Taylor Swift will face a jury trial over charges that she stole the lyrics of Shake It Off. The lawsuit filed in 2017 had allegations that part of the lyrics in the hit song is taken from an earlier song. The copyright lawsuit is headed to trial now after it was originally dismissed. The decision was later reversed by a court of appeals.
The ruling by a district judge in the US denied Taylor Swift’s motion to go for a summary judgment. Michael Fitzgerald of California Central District ruled for a jury trial for the case as revealed by court documents.
The allegations were brought by songwriters Nathan Butler and Sean Hall that Taylor Swift plagiarized the lyrics from the song co-authored by them in 2001 for 3LW’s song Playas Gon’ Play.

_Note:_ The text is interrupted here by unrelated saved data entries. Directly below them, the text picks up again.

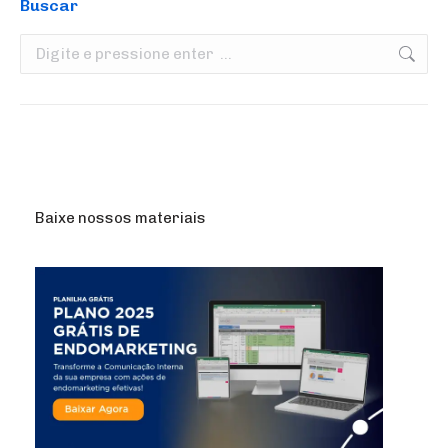
Buscar
Search:
Baixe nossos materiais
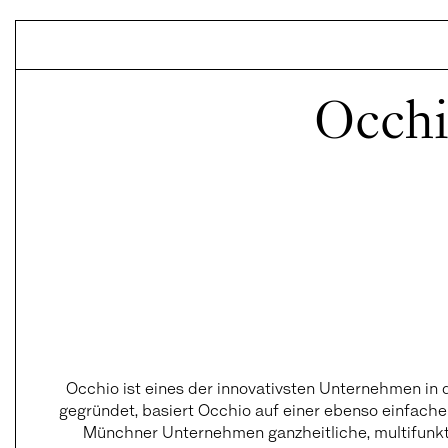
Luitpoldblock
Occhi
Occhio ist eines der innovativsten Unternehmen in
gegründet, basiert Occhio auf einer ebenso einfache
Münchner Unternehmen ganzheitliche, multifunkt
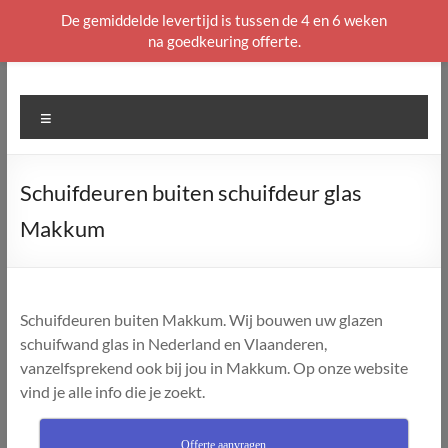
De gemiddelde levertijd is tussen de 4 en 6 weken
na goedkeuring offerte.
Ga
naar
de
Menu
inhoud
Schuifdeuren buiten schuifdeur glas
Makkum
Schuifdeuren buiten Makkum. Wij bouwen uw glazen
schuifwand glas in Nederland en Vlaanderen,
vanzelfsprekend ook bij jou in Makkum. Op onze website
vind je alle info die je zoekt.
Offerte aanvragen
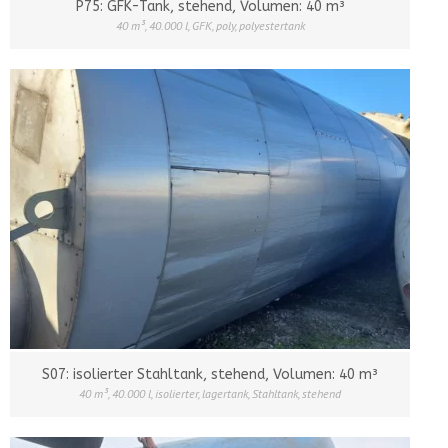
P75: GFK-Tank, stehend, Volumen: 40 m³
40 m³
,
40.000 l
,
GFK
,
poly
,
polyestertank
S07: isolierter Stahltank, stehend, Volumen: 40 m³
40 m³
,
40.000 l
,
isolierter
,
lagertank
,
Stahltank
,
stehend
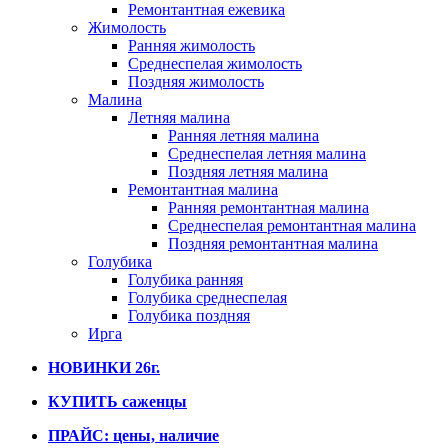
Ремонтантная ежевика
Жимолость
Ранняя жимолость
Среднеспелая жимолость
Поздняя жимолость
Малина
Летняя малина
Ранняя летняя малина
Среднеспелая летняя малина
Поздняя летняя малина
Ремонтантная малина
Ранняя ремонтантная малина
Среднеспелая ремонтантная малина
Поздняя ремонтантная малина
Голубика
Голубика ранняя
Голубика среднеспелая
Голубика поздняя
Ирга
НОВИНКИ 26г.
КУПИТЬ саженцы
ПРАЙС: цены, наличие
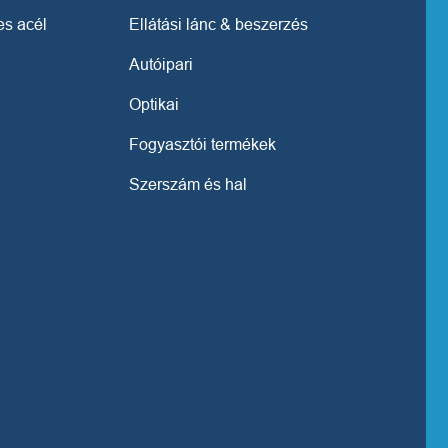
s acél
Ellátási lánc & beszerzés
Autóipari
Optikai
Fogyasztói termékek
Szerszám és hal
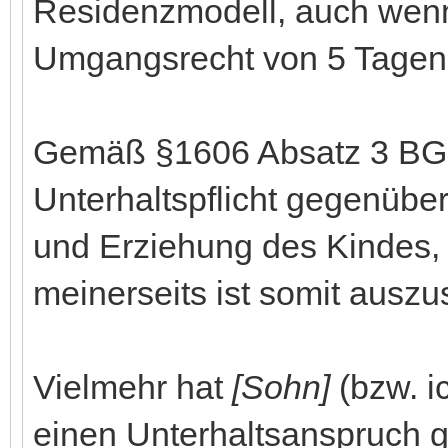
Residenzmodell, auch wenn 
Umgangsrecht von 5 Tagen
Gemäß §1606 Absatz 3 BGB 
Unterhaltspflicht gegenübe
und Erziehung des Kindes, e
meinerseits ist somit ausz
Vielmehr hat
[Sohn]
(bzw. ic
einen Unterhaltsanspruch g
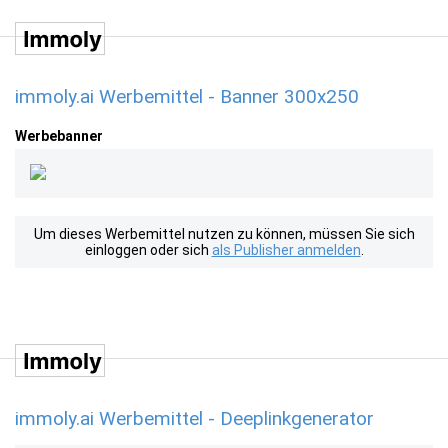
immoly.ai Werbemittel - Banner 300x250
Werbebanner
Um dieses Werbemittel nutzen zu können, müssen Sie sich
einloggen oder sich
als Publisher anmelden
.
immoly.ai Werbemittel - Deeplinkgenerator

Taylor Swift countered through a 2018 motion she filed to dismiss the claims by Butler and Hall. Her attorney argued that the lyrics weren’t satisfactorily original to be protected by copyrights. The court had granted them the motion, as revealed by documents released by the court.

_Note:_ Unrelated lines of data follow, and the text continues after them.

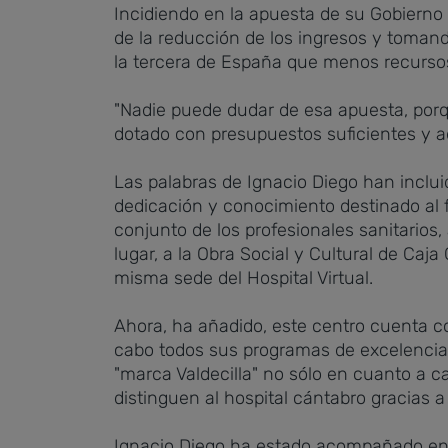
Incidiendo en la apuesta de su Gobierno 
de la reducción de los ingresos y toma
la tercera de España que menos recursos
"Nadie puede dudar de esa apuesta, porq
dotado con presupuestos suficientes y a
Las palabras de Ignacio Diego han incluid
dedicación y conocimiento destinado al fi
conjunto de los profesionales sanitarios,
lugar, a la Obra Social y Cultural de Caj
misma sede del Hospital Virtual.
Ahora, ha añadido, este centro cuenta con
cabo todos sus programas de excelencia 
"marca Valdecilla" no sólo en cuanto a c
distinguen al hospital cántabro gracias a 
Ignacio Diego ha estado acompañado en e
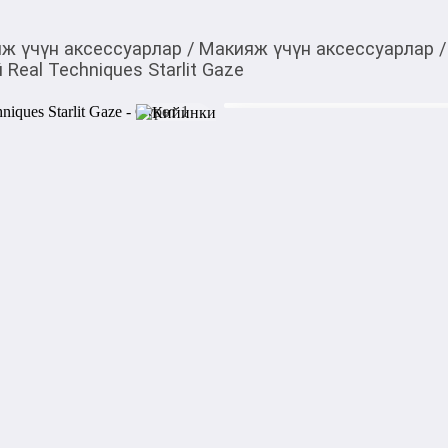
ж үчүн аксессуарлар
/
Макияж үчүн аксессуарлар
/
Real Techniques Starlit Gaze
1 350,00
c
Товарды Мой О!
тиркемесинен сатып ала
Набор для макияжа гла
аласыз
Gaze
0-0-
6
Бөлүп төлөөгө/креди
Бул дүкөндө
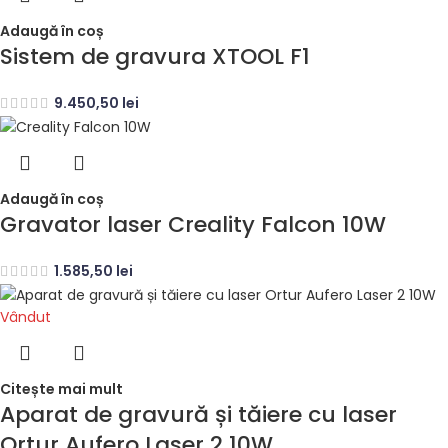
Adaugă în coș
Sistem de gravura XTOOL F1
9.450,50
lei
Adaugă în coș
Gravator laser Creality Falcon 10W
1.585,50
lei
Vândut
Citește mai mult
Aparat de gravură și tăiere cu laser
Ortur Aufero Laser 2 10W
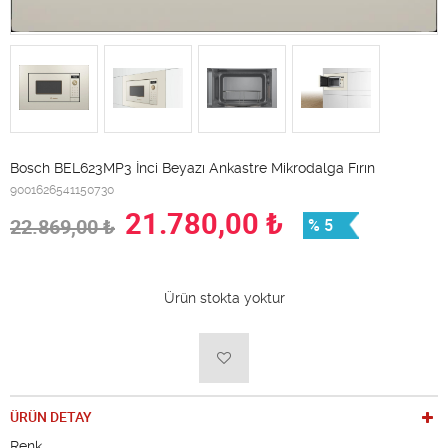
Bosch BEL623MP3 İnci Beyazı Ankastre Mikrodalga Fırın
9001626541150730
21.780,00
₺
22.869,00
₺
% 5
Ürün stokta yoktur
ÜRÜN DETAY
Renk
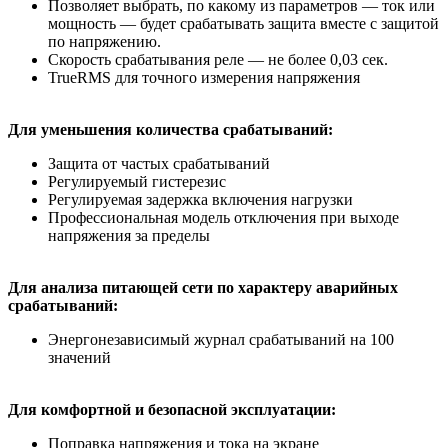
Позволяет выбрать, по какому из параметров — ток или
мощность — будет срабатывать защита вместе с защитой
по напряжению.
Скорость срабатывания реле — не более 0,03 сек.
TrueRMS для точного измерения напряжения
Для уменьшения количества срабатываний:
Защита от частых срабатываний
Регулируемый гистерезис
Регулируемая задержка включения нагрузки
Профессиональная модель отключения при выходе
напряжения за пределы
Для анализа питающей сети по характеру аварийных
срабатываний:
Энергонезависимый журнал срабатываний на 100
значений
Для комфортной и безопасной эксплуатации:
Поправка напряжения и тока на экране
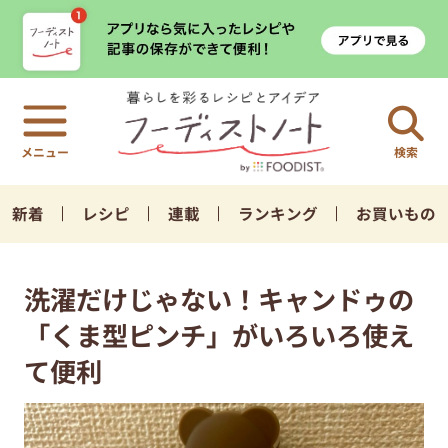
検索
新着
レシピ
連載
ランキング
お買いもの
洗濯だけじゃない！キャンドゥの
「くま型ピンチ」がいろいろ使え
て便利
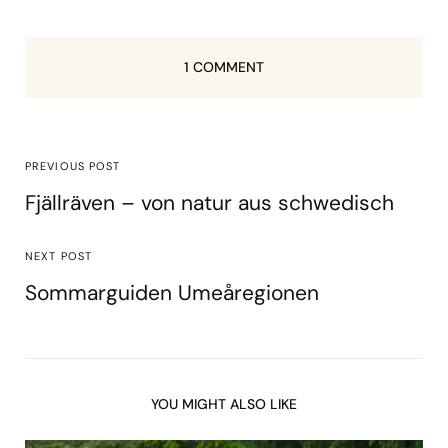
1 COMMENT
PREVIOUS POST
Fjällräven – von natur aus schwedisch
NEXT POST
Sommarguiden Umeåregionen
YOU MIGHT ALSO LIKE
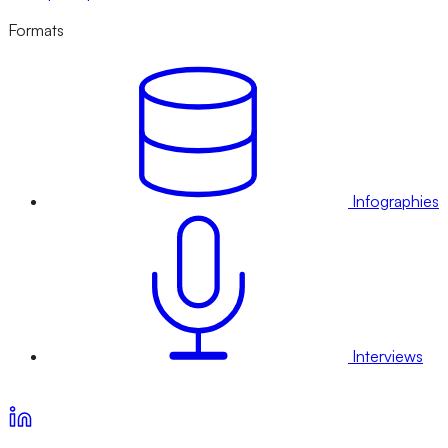
Formats
Infographies
Interviews
Voir nos offres d’abonnement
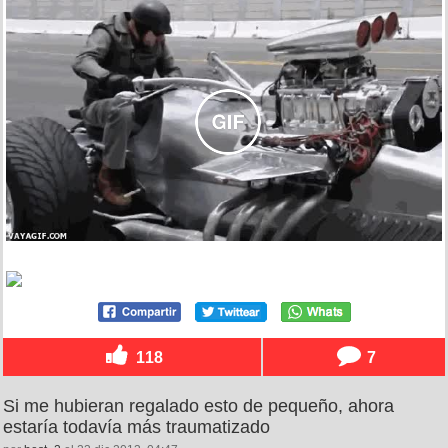
118
7
Si me hubieran regalado esto de pequeño, ahora
estaría todavía más traumatizado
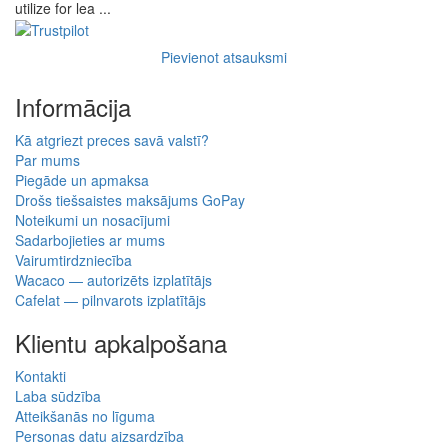
utilize for lea ...
Pievienot atsauksmi
Informācija
Kā atgriezt preces savā valstī?
Par mums
Piegāde un apmaksa
Drošs tiešsaistes maksājums GoPay
Noteikumi un nosacījumi
Sadarbojieties ar mums
Vairumtirdzniecība
Wacaco — autorizēts izplatītājs
Cafelat — pilnvarots izplatītājs
Klientu apkalpošana
Kontakti
Laba sūdzība
Atteikšanās no līguma
Personas datu aizsardzība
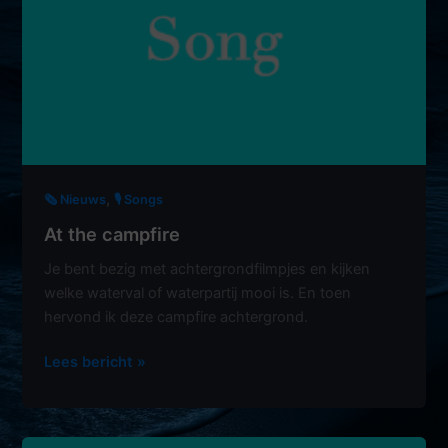
,
🗞️ Nieuws
🎙 Songs
At the campfire
Je bent bezig met achtergrondfilmpjes en kijken
welke waterval of waterpartij mooi is. En toen
hervond ik deze campfire achtergrond.
At
Lees bericht »
the
campfire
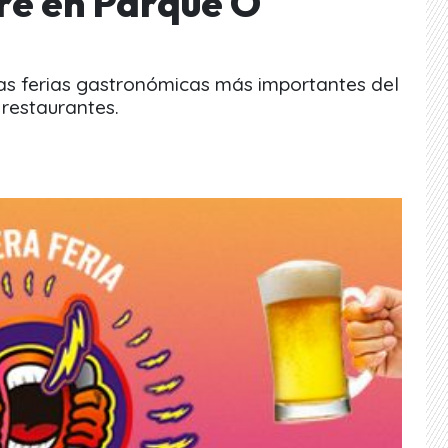
e en Parque O
 las ferias gastronómicas más importantes del
 restaurantes.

Dismissal Of Suit Against Taylor Swift Subsequently Reversed By An Appeals Court
The original lawsuit had made allegations that part of Taylor Swift’s lyrics in her song Shake It Off is an infringement on the 3LW copyrighted material. The original song had included the line, Playas, they gon’ play and haters they gonna hate.
The suit filed by Hall and Butler alleged that the defendants were aware or ought to have been aware that the lines couldn’t be used musically by the defendants without songwriting credit or a license. It is customary in the industry, they said.
A lawyer representing Butler and Hall said that songwriters were extremely contented with the decision taken by the judge to retain the case.
One of the lawyers, Marina Bogorad, said that the decision has strengthened the perception that the unique expression of the self, based on deep-seated cultural heritage can’t be taken without proper acknowledgment.
Gerard Fox, also representing the duo, said that it was time Taylor Swift gave the correct respect and equal standing to a minor artist from the inner city.